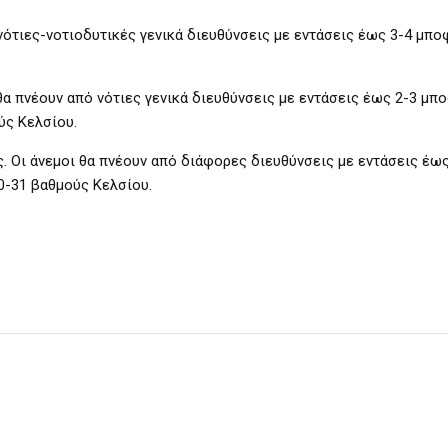
 νότιες-νοτιοδυτικές γενικά διευθύνσεις με εντάσεις έως 3-4 μπο
 θα πνέουν από νότιες γενικά διευθύνσεις με εντάσεις έως 2-3 μπ
ύς Κελσίου.
ς. Οι άνεμοι θα πνέουν από διάφορες διευθύνσεις με εντάσεις έως
0-31 βαθμούς Κελσίου.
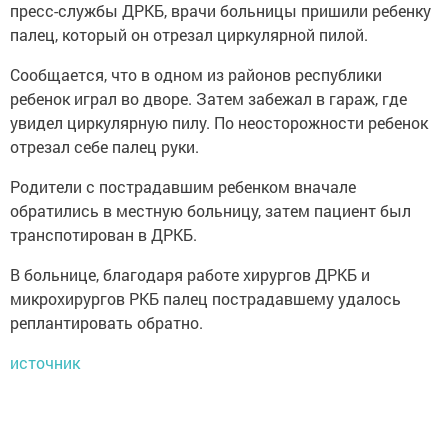
пресс-службы ДРКБ, врачи больницы пришили ребенку
палец, который он отрезал циркулярной пилой.
Сообщается, что в одном из районов республики
ребенок играл во дворе. Затем забежал в гараж, где
увидел циркулярную пилу. По неосторожности ребенок
отрезал себе палец руки.
Родители с пострадавшим ребенком вначале
обратились в местную больницу, затем пациент был
транспотирован в ДРКБ.
В больнице, благодаря работе хирургов ДРКБ и
микрохирургов РКБ палец пострадавшему удалось
реплантировать обратно.
источник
+--
Description of the task:
Search the listing for "γενικά" and show every line where it occurs.

Response to this exercise:
 νότιες-νοτιοδυτικές γενικά διευθύνσεις με εντάσεις έως 3-4 μπο
 θα πνέουν από νότιες γενικά διευθύνσεις με εντάσεις έως 2-3 μπ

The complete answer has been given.